RECORDS FOR THE TASK:
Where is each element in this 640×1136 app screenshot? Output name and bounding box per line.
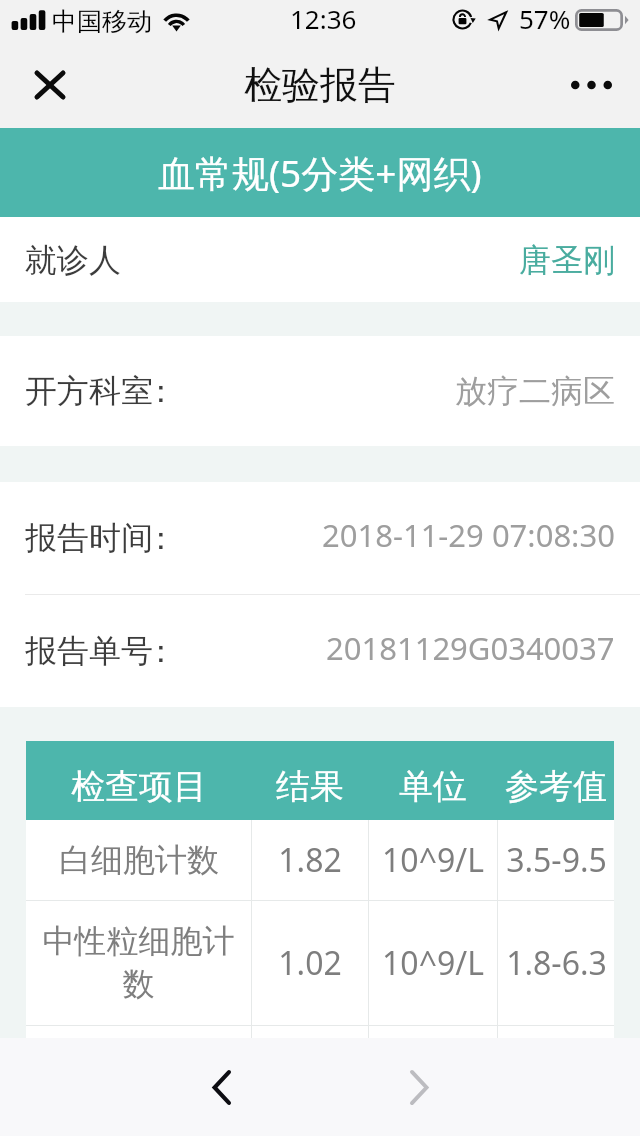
staticText: 结果 bbox=[276, 765, 344, 808]
button[interactable]: Close bbox=[20, 55, 80, 115]
staticText: 参考值 bbox=[505, 765, 607, 808]
staticText: 报告时间 bbox=[25, 518, 153, 558]
staticText: 中性粒细胞计数 bbox=[28, 921, 249, 1005]
staticText: 57% bbox=[519, 1, 571, 36]
button[interactable]: 开方科室 bbox=[0, 336, 640, 446]
staticText: 12:36 bbox=[290, 1, 357, 36]
staticText: 1.02 bbox=[278, 941, 342, 985]
button[interactable]: More options bbox=[561, 55, 621, 115]
button[interactable]: 报告单号 bbox=[0, 595, 640, 707]
staticText: 20181129G0340037 bbox=[326, 627, 615, 669]
staticText: 10^9/L bbox=[382, 838, 484, 882]
staticText: 放疗二病区 bbox=[455, 371, 615, 411]
staticText: 单位 bbox=[399, 765, 467, 808]
staticText: 检查项目 bbox=[71, 765, 207, 808]
staticText: 中国移动 bbox=[52, 6, 152, 37]
staticText: 报告单号 bbox=[25, 631, 153, 671]
staticText: 1.82 bbox=[278, 838, 342, 882]
staticText: 3.5-9.5 bbox=[506, 838, 607, 882]
button[interactable]: 报告时间 bbox=[0, 482, 640, 594]
staticText: 检验报告 bbox=[244, 61, 396, 109]
staticText: 血常规(5分类+网织) bbox=[158, 147, 482, 198]
staticText: 1.8-6.3 bbox=[506, 941, 607, 985]
button[interactable]: Forward bbox=[374, 1038, 464, 1136]
staticText: 白细胞计数 bbox=[59, 840, 219, 880]
button[interactable]: Back bbox=[176, 1038, 266, 1136]
staticText: 唐圣刚 bbox=[519, 240, 615, 280]
staticText: ： bbox=[145, 631, 177, 671]
staticText: 10^9/L bbox=[382, 941, 484, 985]
button[interactable]: 就诊人 bbox=[0, 217, 640, 302]
staticText: 2018-11-29 07:08:30 bbox=[322, 514, 615, 556]
staticText: ： bbox=[145, 518, 177, 558]
staticText: 就诊人 bbox=[25, 240, 121, 280]
staticText: 开方科室 bbox=[25, 371, 153, 411]
staticText: ： bbox=[145, 371, 177, 411]
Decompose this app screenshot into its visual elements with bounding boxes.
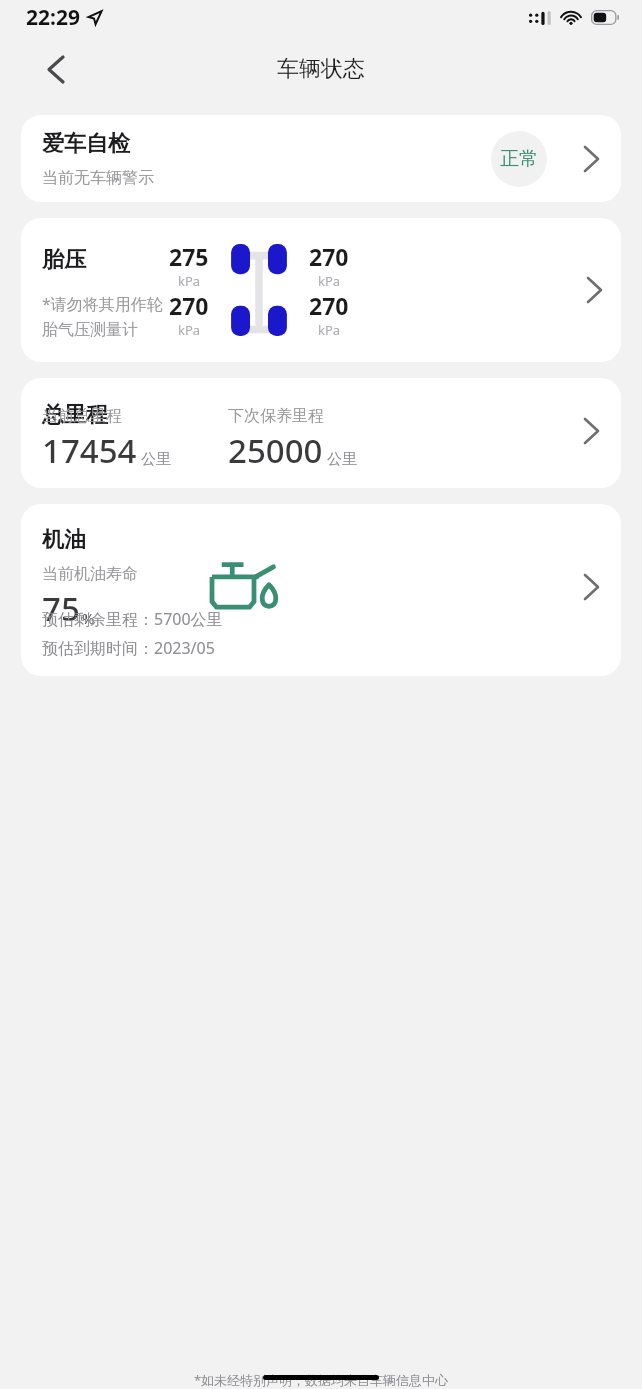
staticText: 总里程 xyxy=(42,401,108,429)
button[interactable]: 爱车自检 xyxy=(21,115,621,202)
staticText: 17454 xyxy=(42,428,137,473)
staticText: kPa xyxy=(178,321,201,339)
staticText: *如未经特别声明，数据均来自车辆信息中心 xyxy=(0,1371,642,1389)
staticText: kPa xyxy=(318,321,341,339)
staticText: 爱车自检 xyxy=(42,130,130,158)
staticText: 公里 xyxy=(141,450,171,469)
staticText: 预估剩余里程：5700公里 xyxy=(42,608,223,630)
staticText: 下次保养里程 xyxy=(228,406,324,426)
staticText: 270 xyxy=(309,290,349,321)
button[interactable]: Back xyxy=(28,41,84,97)
staticText: 机油 xyxy=(42,526,86,554)
button[interactable]: 胎压 xyxy=(21,218,621,362)
staticText: % xyxy=(82,608,95,628)
staticText: 胎气压测量计 xyxy=(42,320,138,340)
staticText: 25000 xyxy=(228,428,323,473)
other: Engine oil xyxy=(209,559,284,615)
button[interactable]: 机油 xyxy=(21,504,621,676)
staticText: kPa xyxy=(318,272,341,290)
staticText: 275 xyxy=(169,241,209,272)
staticText: 270 xyxy=(169,290,209,321)
staticText: 车辆状态 xyxy=(277,55,365,83)
staticText: 公里 xyxy=(327,450,357,469)
staticText: 胎压 xyxy=(42,246,86,274)
staticText: kPa xyxy=(178,272,201,290)
button[interactable]: 总里程 xyxy=(21,378,621,488)
staticText: 22:29 xyxy=(26,3,80,32)
staticText: 当前机油寿命 xyxy=(42,564,138,584)
staticText: 75 xyxy=(42,586,80,631)
staticText: *请勿将其用作轮 xyxy=(42,293,163,315)
staticText: 预估到期时间：2023/05 xyxy=(42,637,215,659)
staticText: 270 xyxy=(309,241,349,272)
staticText: 正常 xyxy=(500,147,538,171)
staticText: 当前总里程 xyxy=(42,406,122,426)
staticText: 当前无车辆警示 xyxy=(42,168,154,188)
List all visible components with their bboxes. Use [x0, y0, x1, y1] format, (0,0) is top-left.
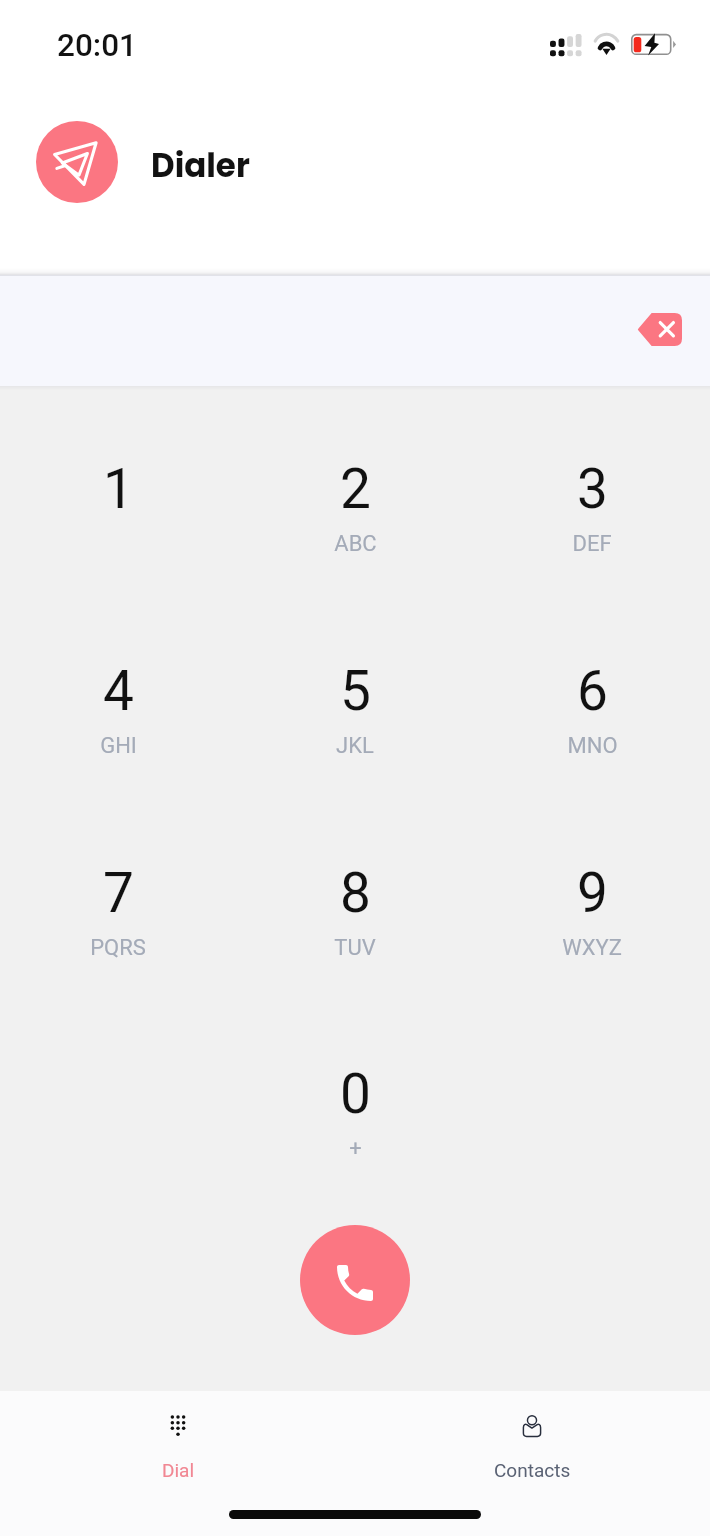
staticText: 4: [103, 659, 134, 723]
button[interactable]: Dial: [88, 1399, 268, 1491]
button[interactable]: 8: [237, 795, 473, 985]
staticText: TUV: [334, 935, 376, 961]
staticText: WXYZ: [562, 935, 622, 961]
staticText: 20:01: [57, 27, 137, 64]
staticText: 7: [103, 861, 134, 925]
button[interactable]: Backspace: [628, 303, 692, 355]
staticText: 3: [577, 457, 608, 521]
staticText: 9: [577, 861, 608, 925]
staticText: 6: [577, 659, 608, 723]
staticText: Contacts: [494, 1459, 571, 1481]
staticText: MNO: [567, 733, 618, 759]
staticText: JKL: [336, 733, 374, 759]
button[interactable]: 4: [0, 593, 236, 783]
button[interactable]: 7: [0, 795, 236, 985]
staticText: ABC: [334, 531, 377, 557]
staticText: PQRS: [90, 935, 146, 961]
staticText: 2: [340, 457, 371, 521]
button[interactable]: Call: [300, 1225, 410, 1335]
staticText: 0: [340, 1062, 371, 1126]
staticText: 5: [340, 659, 371, 723]
staticText: +: [349, 1136, 362, 1162]
staticText: Dial: [162, 1459, 195, 1481]
button[interactable]: 5: [237, 593, 473, 783]
button[interactable]: 6: [474, 593, 710, 783]
button[interactable]: 2: [237, 391, 473, 581]
button[interactable]: 9: [474, 795, 710, 985]
button[interactable]: 1: [0, 391, 236, 581]
button[interactable]: Contacts: [442, 1399, 622, 1491]
staticText: DEF: [572, 531, 612, 557]
staticText: 8: [340, 861, 371, 925]
button[interactable]: 0: [237, 996, 473, 1186]
button[interactable]: 3: [474, 391, 710, 581]
staticText: 1: [103, 457, 134, 521]
staticText: GHI: [100, 733, 137, 759]
staticText: Dialer: [151, 143, 250, 189]
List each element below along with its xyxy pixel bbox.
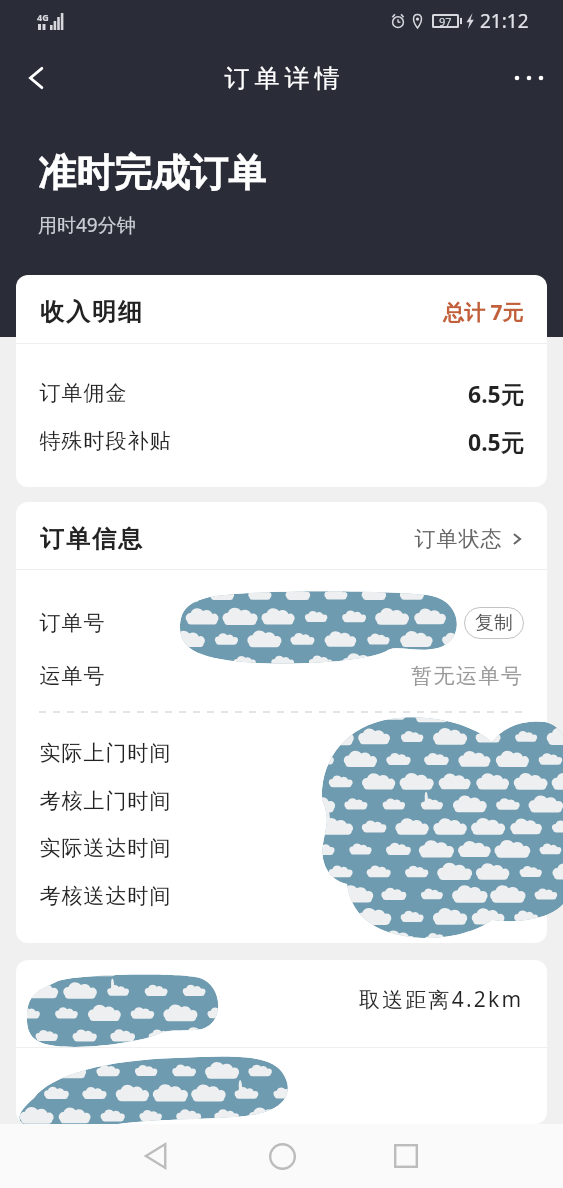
- button[interactable]: Back: [128, 1128, 184, 1184]
- staticText: 特殊时段补贴: [39, 428, 171, 454]
- staticText: 准时完成订单: [38, 149, 266, 197]
- staticText: 运单号: [39, 663, 105, 689]
- staticText: 实际送达时间: [39, 835, 171, 861]
- button[interactable]: Back: [8, 50, 64, 106]
- staticText: 0.5元: [468, 426, 524, 457]
- staticText: 21:12: [480, 8, 529, 34]
- staticText: 订单详情: [222, 63, 342, 94]
- button[interactable]: 复制: [464, 607, 524, 639]
- staticText: 考核上门时间: [39, 788, 171, 814]
- button[interactable]: 订单状态: [414, 526, 524, 552]
- staticText: 暂无运单号: [411, 663, 524, 689]
- staticText: 订单佣金: [39, 380, 127, 406]
- staticText: 订单状态: [414, 526, 502, 552]
- staticText: 97: [439, 14, 452, 28]
- staticText: 取送距离4.2km: [359, 985, 524, 1014]
- button[interactable]: More options: [501, 50, 557, 106]
- staticText: 订单号: [39, 610, 105, 636]
- button[interactable]: Recent apps: [378, 1128, 434, 1184]
- staticText: 考核送达时间: [39, 883, 171, 909]
- staticText: 6.5元: [468, 378, 524, 409]
- staticText: 4G: [37, 11, 49, 23]
- staticText: 收入明细: [39, 297, 143, 327]
- staticText: 用时49分钟: [38, 212, 136, 238]
- staticText: 总计 7元: [443, 298, 524, 327]
- staticText: 订单信息: [39, 524, 143, 554]
- staticText: 复制: [475, 611, 513, 635]
- staticText: 实际上门时间: [39, 740, 171, 766]
- button[interactable]: Home: [254, 1128, 310, 1184]
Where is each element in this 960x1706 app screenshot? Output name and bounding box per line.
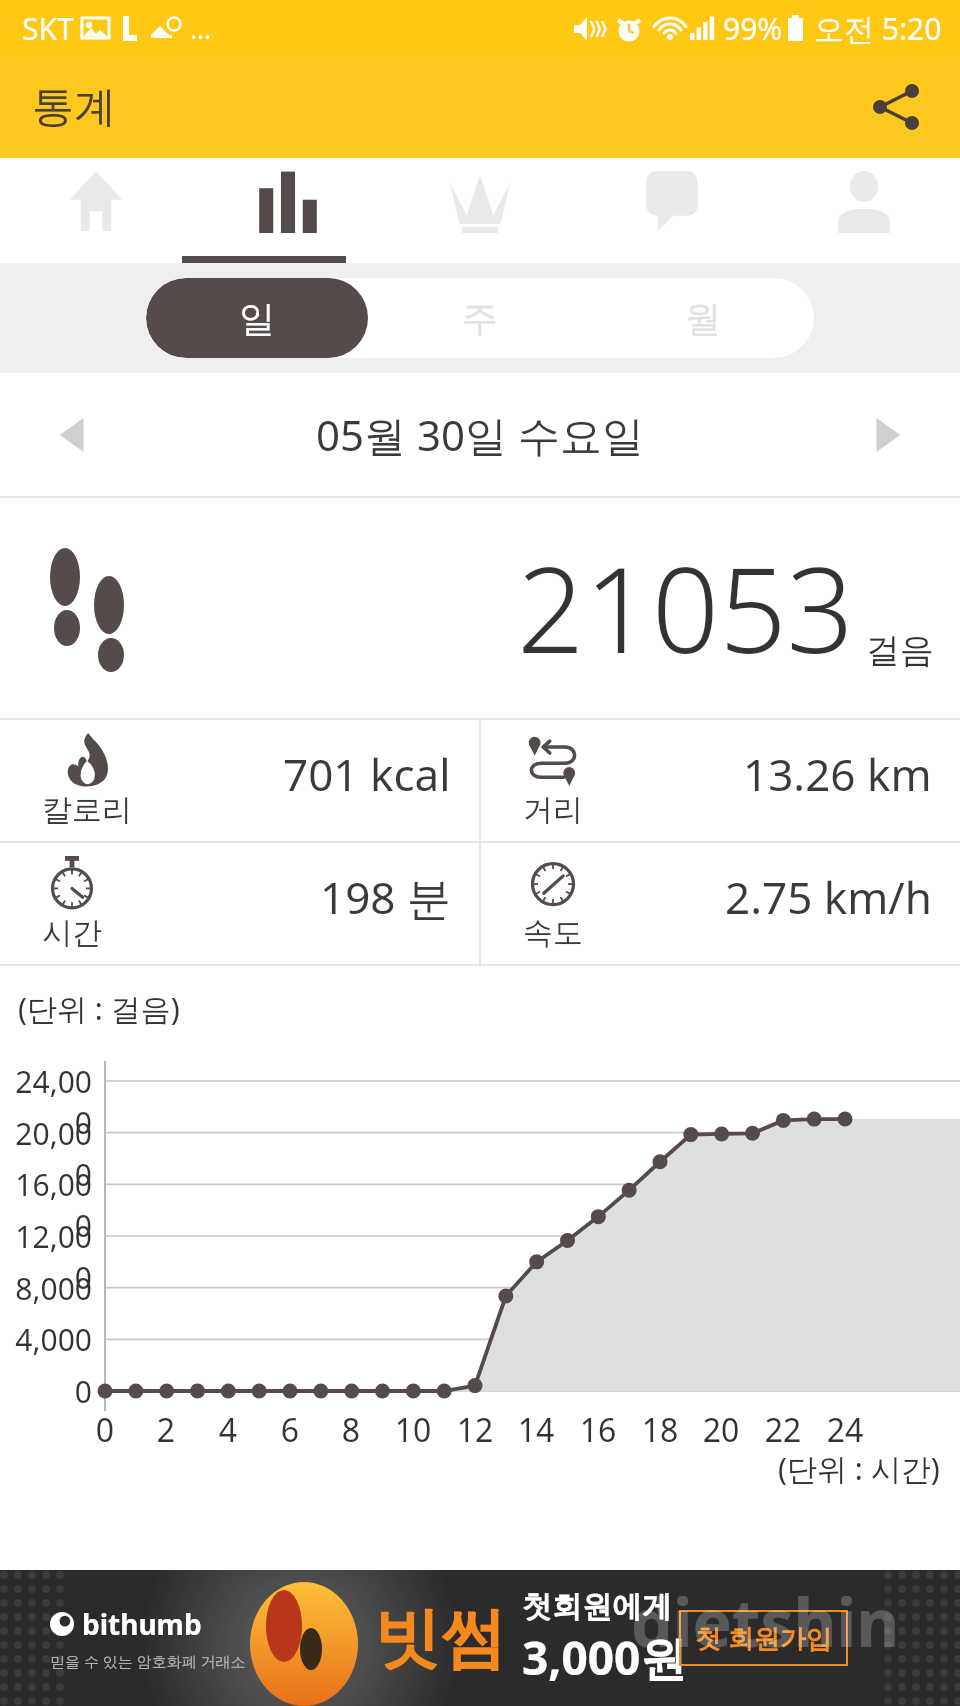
button[interactable]: 월 (591, 278, 814, 358)
staticText: 첫 회원가입 (695, 1620, 832, 1656)
staticText: 속도 (523, 914, 583, 952)
staticText: 믿을 수 있는 암호화폐 거래소 (50, 1651, 246, 1671)
staticText: 8,000 (0, 1268, 92, 1309)
button[interactable]: 주 (368, 278, 591, 358)
staticText: 24 (815, 1408, 875, 1452)
staticText: 24,000 (0, 1061, 92, 1143)
staticText: 걸음 (866, 629, 934, 672)
staticText: 198 분 (320, 867, 451, 927)
button[interactable]: Statistics (192, 158, 384, 263)
staticText: 월 (685, 296, 721, 341)
staticText: 4 (198, 1408, 258, 1452)
staticText: 시간 (42, 914, 102, 952)
staticText: 2 (136, 1408, 196, 1452)
staticText: 3,000원 (522, 1626, 687, 1689)
staticText: 8 (321, 1408, 381, 1452)
staticText: dietshin (631, 1576, 900, 1666)
staticText: 0 (0, 1371, 92, 1412)
button[interactable]: 시간 (0, 843, 479, 964)
staticText: 14 (506, 1408, 566, 1452)
staticText: (단위 : 시간) (778, 1448, 940, 1489)
staticText: SKT (22, 8, 74, 49)
staticText: 21053 (517, 527, 854, 688)
staticText: 4,000 (0, 1319, 92, 1360)
button[interactable]: Profile (768, 158, 960, 263)
staticText: 12 (445, 1408, 505, 1452)
staticText: 20 (691, 1408, 751, 1452)
button[interactable]: Next day (850, 399, 922, 471)
staticText: 6 (260, 1408, 320, 1452)
button[interactable]: 칼로리 (0, 720, 479, 841)
staticText: 16 (568, 1408, 628, 1452)
staticText: ... (190, 11, 211, 46)
staticText: 0 (75, 1408, 135, 1452)
staticText: 2.75 km/h (725, 867, 932, 927)
staticText: 12,000 (0, 1216, 92, 1298)
staticText: 일 (239, 296, 275, 341)
staticText: 701 kcal (283, 744, 451, 804)
staticText: 빗썸 (374, 1597, 506, 1680)
staticText: bithumb (82, 1605, 202, 1643)
staticText: 칼로리 (42, 791, 132, 829)
button[interactable]: 속도 (481, 843, 960, 964)
staticText: 18 (630, 1408, 690, 1452)
staticText: (단위 : 걸음) (18, 988, 180, 1029)
staticText: 첫회원에게 (522, 1588, 672, 1626)
staticText: 99% (723, 8, 783, 49)
button[interactable]: Community (576, 158, 768, 263)
staticText: 통계 (32, 81, 116, 134)
staticText: 22 (753, 1408, 813, 1452)
button[interactable]: Advertisement (0, 1570, 960, 1706)
button[interactable]: Home (0, 158, 192, 263)
button[interactable]: 거리 (481, 720, 960, 841)
staticText: 20,000 (0, 1113, 92, 1195)
staticText: 주 (462, 296, 498, 341)
button[interactable]: Previous day (38, 399, 110, 471)
button[interactable]: Share (858, 69, 934, 145)
staticText: 오전 5:20 (814, 8, 942, 49)
staticText: 13.26 km (743, 744, 932, 804)
button[interactable]: 일 (146, 278, 368, 358)
staticText: 05월 30일 수요일 (316, 406, 644, 463)
staticText: 10 (383, 1408, 443, 1452)
button[interactable]: Ranking (384, 158, 576, 263)
staticText: 거리 (523, 791, 583, 829)
staticText: 16,000 (0, 1164, 92, 1246)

YOUR TASK: For each line of the data that includes the word "with", return a copy of it.

RESPONSE BOX:
Decompose this app screenshot into its visual elements with bounding boxes.
List all visible components with their bboxes. Use [x0, y0, x1, y1] format, (0,0) is top-left.
List each element below along with its xyxy pixel bbox.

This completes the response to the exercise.